Institut Curie, 75248 Paris, France.
Int J Mol Sci. 2021 May 12;22(10):5118. doi: 10.3390/ijms22105118.
Identification of the protein targets of hit molecules is essential in the drug discovery process. Target prediction with machine learning algorithms can help accelerate this search, limiting the number of required experiments. However, Drug-Target Interactions databases used for training present high statistical bias, leading to a high number of false positives, thus increasing time and cost of experimental validation campaigns. To minimize the number of false positives among predicted targets, we propose a new scheme for choosing negative examples, so that each protein and each drug appears an equal number of times in positive and negative examples. We artificially reproduce the process of target identification for three specific drugs, and more globally for 200 approved drugs.

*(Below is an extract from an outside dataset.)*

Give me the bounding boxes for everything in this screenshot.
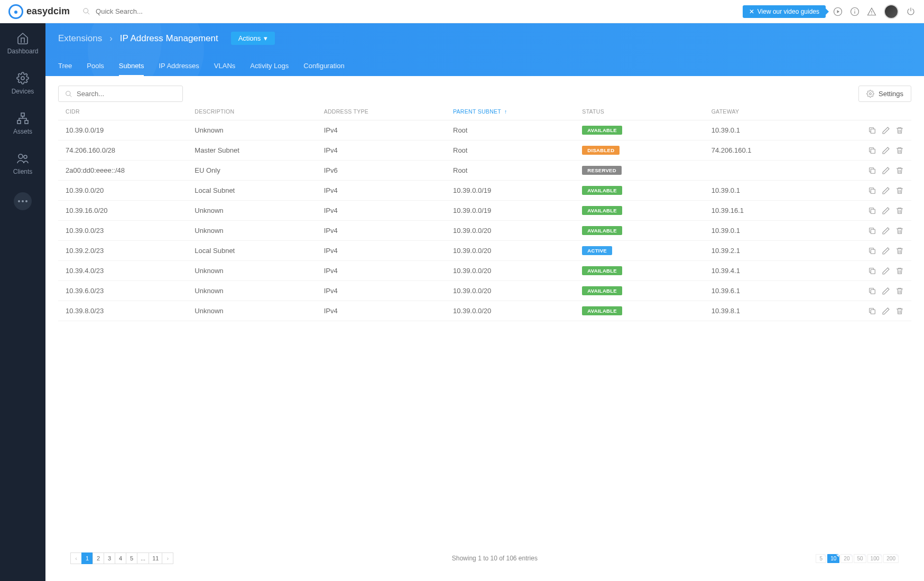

For the detailed three drug examples, and for the larger set of 200 drugs, training with the proposed scheme for the choice of negative examples improved target prediction results: the average number of false positives among the top ranked predicted targets decreased, and overall, the rank of the true targets was improved.Our method corrects databases' statistical bias and reduces the number of false positive predictions, and therefore the number of useless experiments potentially undertaken.
鉴定命中分子的蛋白靶标是药物发现过程中的关键步骤。利用机器学习算法进行靶标预测有助于加速这一搜索过程,减少所需实验的数量。然而,用于训练的药物-靶标相互作用数据库存在较高的统计偏差,导致大量的假阳性,从而增加实验验证活动的时间和成本。为了在预测靶标中最小化假阳性的数量,我们提出了一种选择负例的新方案,以使每种蛋白质和每种药物在正例和负例中出现的次数相等。我们人为地重现了三种特定药物的靶标鉴定过程,更广泛地说,还重现了 200 种已批准药物的靶标鉴定过程。对于详细的三种药物的例子,以及对于更大的 200 种药物的例子,使用我们提出的选择负例的方案进行训练可以改善靶标预测结果:排名最高的预测靶标中的假阳性数量平均减少,并且总体上,真实靶标的排名得到了提高。我们的方法纠正了数据库的统计偏差,减少了假阳性预测的数量,从而减少了潜在进行的无用实验的数量。